1. Na história da arte cristã, o Cristo crucificado foi retratado de duas formas elementares: o Christus Victor (Cristo vitorioso) e o Christus Patiens (Cristo sofredor). O primeiro foi moldado a partir da teologia dos chamados Pais da Igreja, e enfatizava a vitória de Cristo sobre a Cruz, o pecado, a morte e as forças destrutivas do mal. O segundo ganhou força a partir do final da Idade Média, influenciado pela teologia de Anselmo de Cantuária, teólogo do século XI. A ideia era apresentar Cristo como “homem de dores”, exaltando seu corpo flagelado e, portanto, o elevado preço que pagou para resgatar a humanidade do pecado.
2. Um exemplo do Christus Victor pode ser visto na tela “Ressurreição”, de Matthias Grünewald, exposta no Museu Unterlinden, França. A tela mostra na extremidade direita um colorido Cristo ressurreto em ascensão acima do túmulo. O esquife está aberto, os guardas desmaiados, a figura de Cristo aparece cercada por um grande halo resplandecente em contraste com a escuridão do céu noturno. Com os braços estendidos mostrando as feridas em suas mãos, Cristo parece esboçar um singelo e sereno sorriso em seu rosto. Uma visão gloriosa.

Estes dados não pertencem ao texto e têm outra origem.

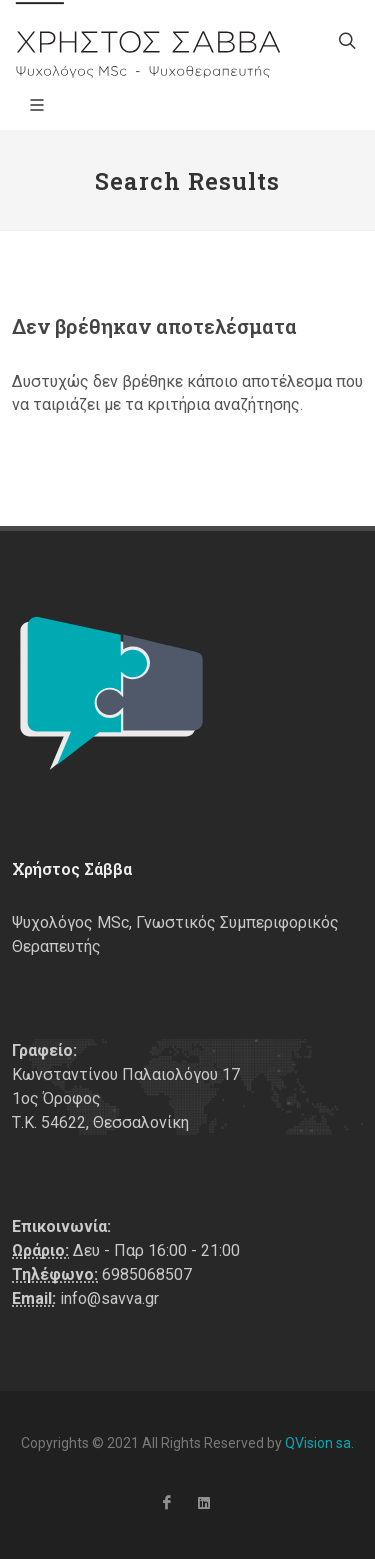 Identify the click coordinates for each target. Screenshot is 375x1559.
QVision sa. (319, 1443)
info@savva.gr (109, 1298) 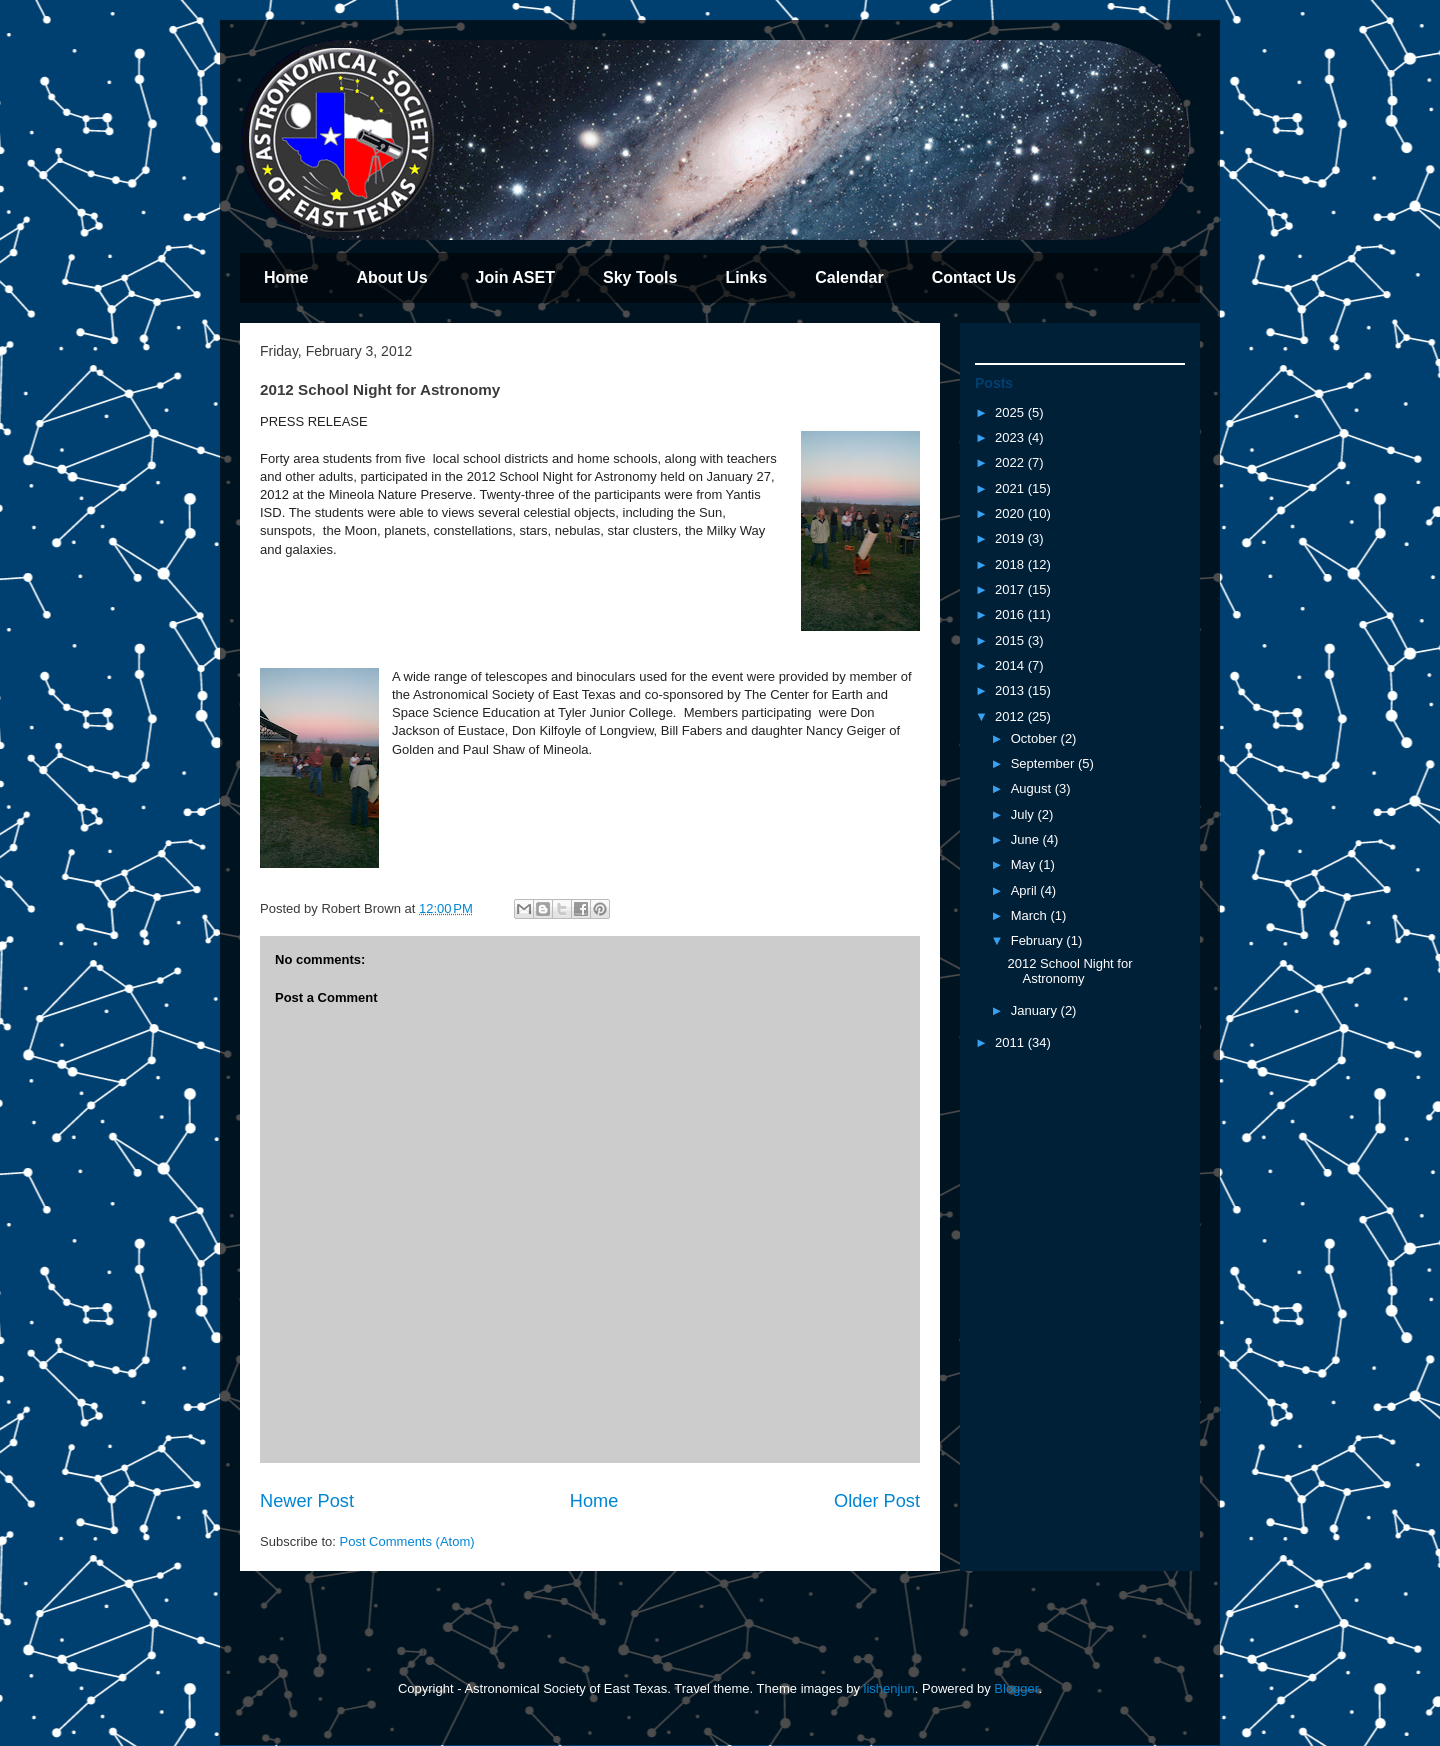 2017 (1011, 589)
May (1025, 864)
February (1039, 940)
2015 (1011, 640)
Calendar (849, 277)
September (1044, 763)
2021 (1011, 488)
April (1026, 890)
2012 (1011, 716)
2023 (1011, 437)
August (1033, 788)
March (1031, 915)
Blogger (1016, 1688)
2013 (1011, 690)
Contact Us (974, 277)
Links (746, 277)
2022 (1011, 462)
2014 (1011, 665)
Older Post (877, 1501)
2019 (1011, 538)
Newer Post (307, 1501)
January (1036, 1010)
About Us (391, 277)
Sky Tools (640, 277)
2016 (1011, 614)
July (1024, 814)
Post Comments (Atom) (407, 1541)
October (1036, 738)
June (1027, 839)
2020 (1011, 513)
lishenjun (889, 1688)
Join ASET (515, 277)
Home (286, 277)
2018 (1011, 564)
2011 (1011, 1042)
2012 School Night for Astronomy (1069, 971)
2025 (1011, 412) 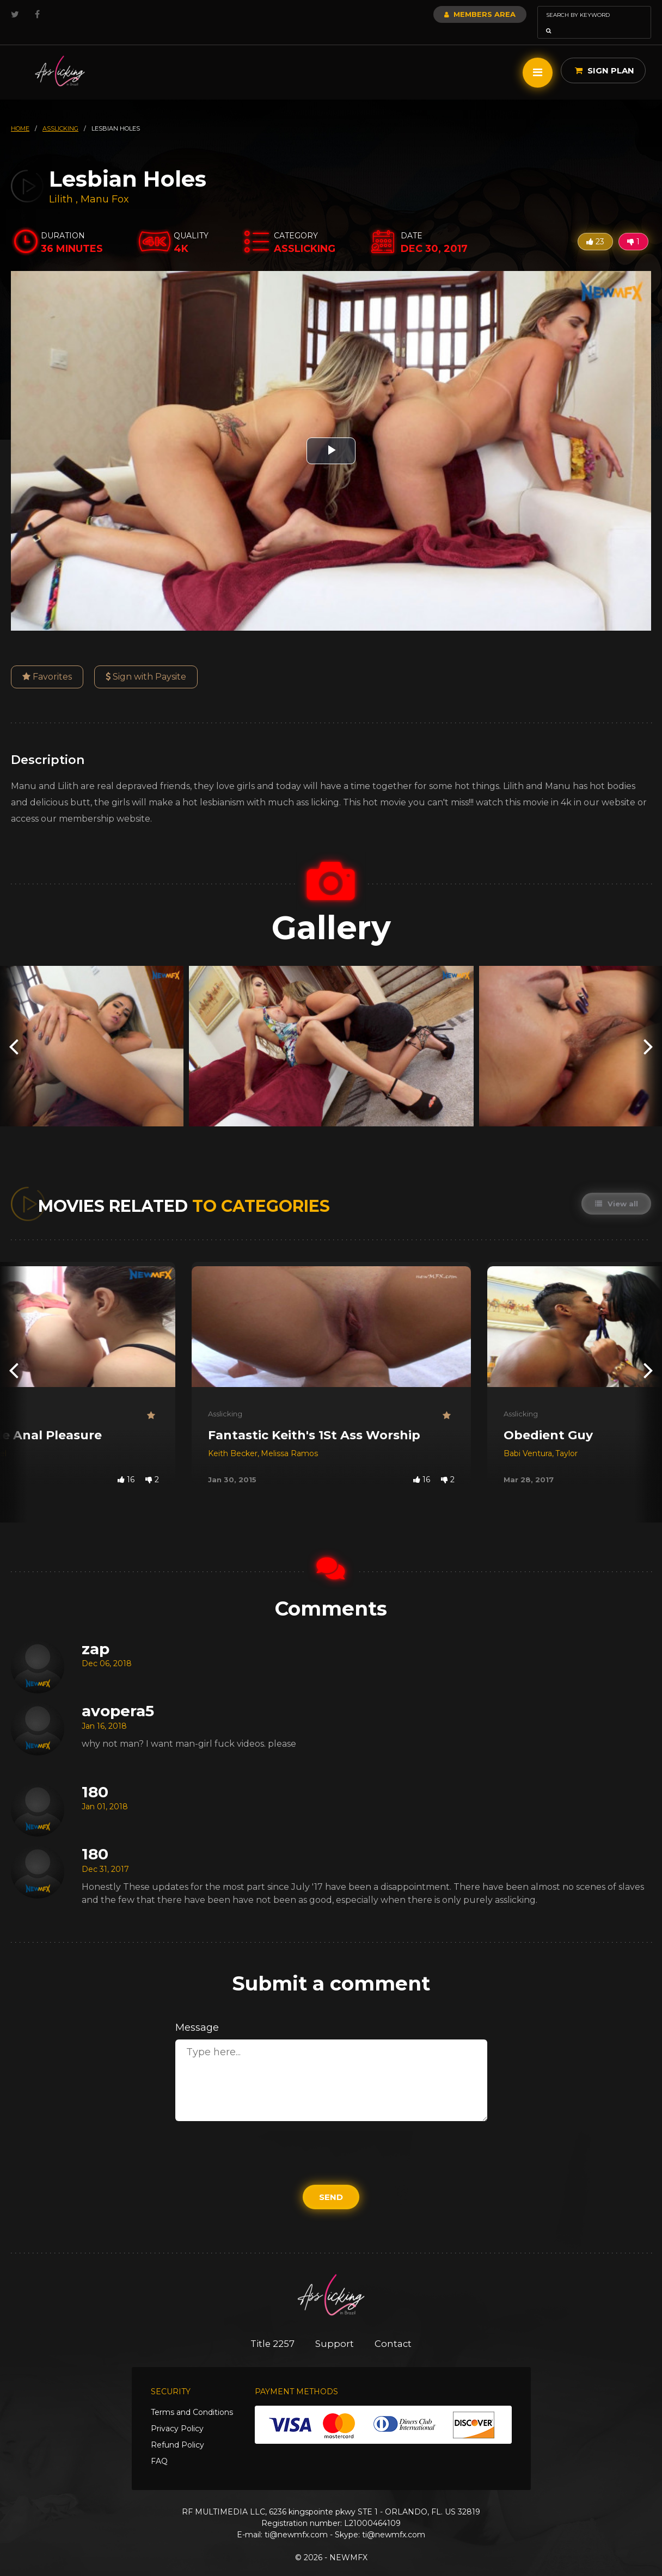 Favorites (47, 661)
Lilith (62, 184)
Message (197, 2012)
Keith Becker (233, 1438)
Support (335, 2328)
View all (616, 1188)
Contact (395, 2328)
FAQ (159, 2446)
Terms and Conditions (192, 2397)
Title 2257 (271, 2328)
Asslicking (225, 1398)
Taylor (566, 1438)
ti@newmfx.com (296, 2520)
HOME (20, 113)
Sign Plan (604, 55)
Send (331, 2182)
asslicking (60, 113)
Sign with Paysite (146, 661)
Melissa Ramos (289, 1438)
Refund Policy (177, 2430)
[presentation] (13, 1030)
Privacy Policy (177, 2414)
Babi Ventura (528, 1438)
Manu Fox (105, 184)
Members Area (450, 14) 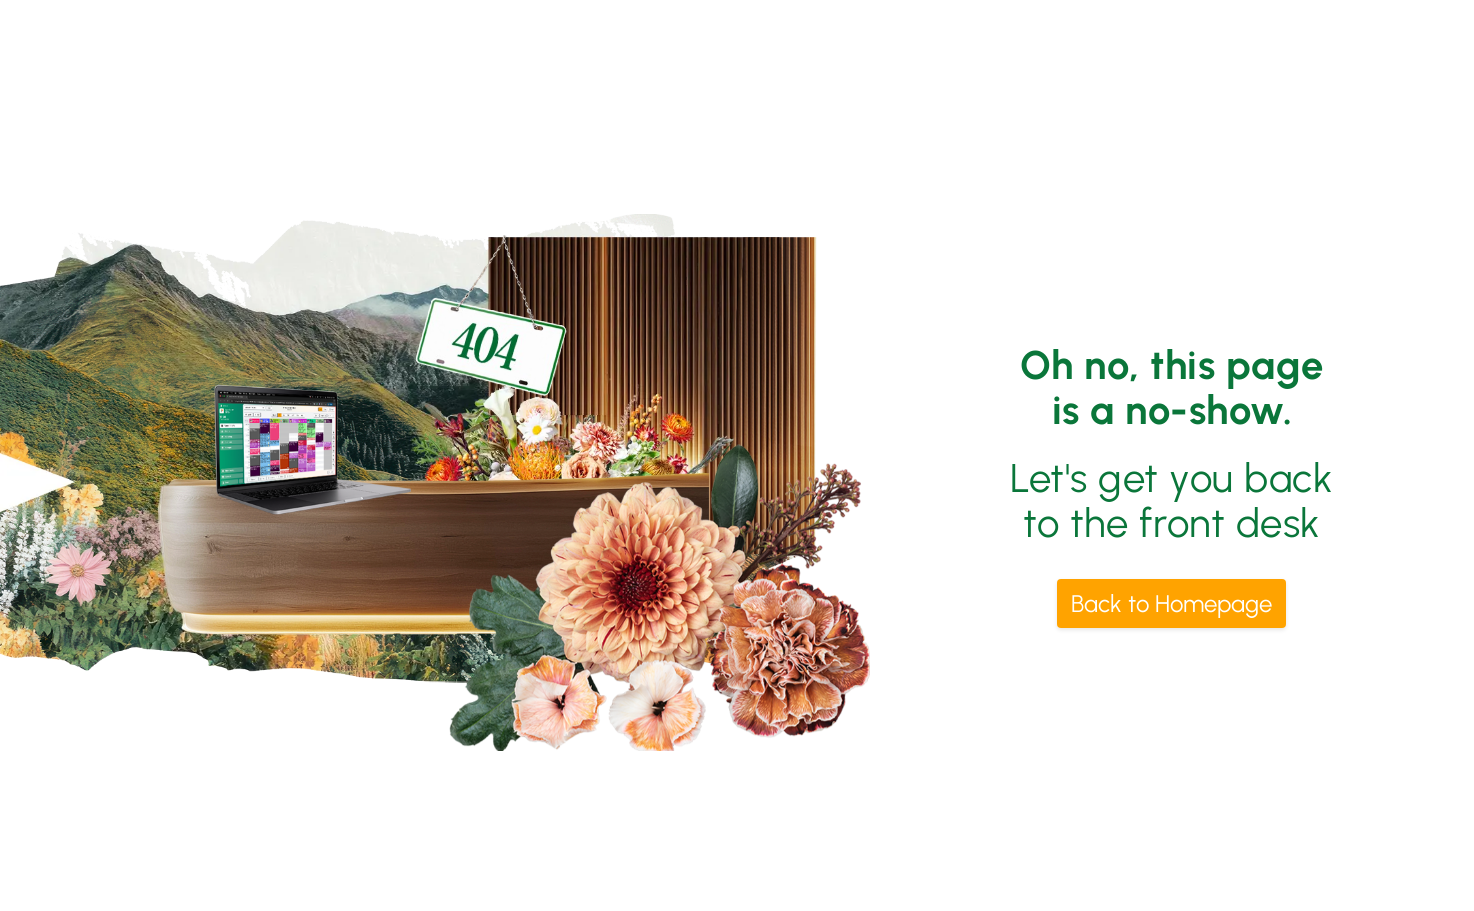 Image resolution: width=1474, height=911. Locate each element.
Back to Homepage (1171, 603)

3. Ao lado do Christus Victor, o Christus Patiens fez e ainda faz muito mais sucesso nas representações artísticas e no imaginário religioso cristão. A ênfase, neste caso, recai sobre a dor, as chagas, o sofrimento, a violência sofrida na cruz, um dos mais cruéis e humilhantes instrumentos de execução romana. É um erro pensar que o Cristo sofredor só ganhou destaque na teologia católica. Lutero, no debate de Heidelberg, de 1518, propôs a sua “teologia da cruz”, buscando relacionar os sofrimentos de Cristo aos sofrimentos do cristão. O Cantor Cristão (p. ex. hinos 84 e 94) está repleto de canções que exaltam o sofrimento de Cristo na Cruz.
4. O exemplo mais notável de como a representação de Cristo como homem de dores ainda agrada fiéis pertencentes tanto ao ambiente católico como protestante é o sucesso do filme “A Paixão de Cristo” (Mel Gibson, 2004), obra se propôs a fazer uma reconstrução dramática dos sofrimentos de Jesus, desde a traição, até a crucificação. O principal crítico de cinema do New York Times, Anthony Oliver Scott, chegou a classificar a obra como “paradoxo sadomasoquista”. Para o filósofo, sociólogo, teórico crítico e cientista social esloveno Slavoj Žižek, o filme tem o sabor e as cores de uma obra fundamentalista e deixa de fora elementos de uma experiência cristã genuína.
5. Em sua obra “Christus Victor”, publicada em 1951, o teólogo sueco Gustaf Aulen critica a valorização da representação do Cristo sofredor, do “Cristo morto”, promovida por Anselmo, em detrimento da imagem do Cristo vitorioso. Aulen, como Anthony Oliver Scott e Slavoj Žižek, acharia o filme “A Paixão de cristo” um verdadeiro show de horrores (eu também acho). Quem estiver interessado em ler um pouco mais sobre o assunto, sugiro um artigo meu publicado em 2018 na revista UNITAS, publicação semestral eletrônica de acesso livre da Faculdade Unida de Vitória.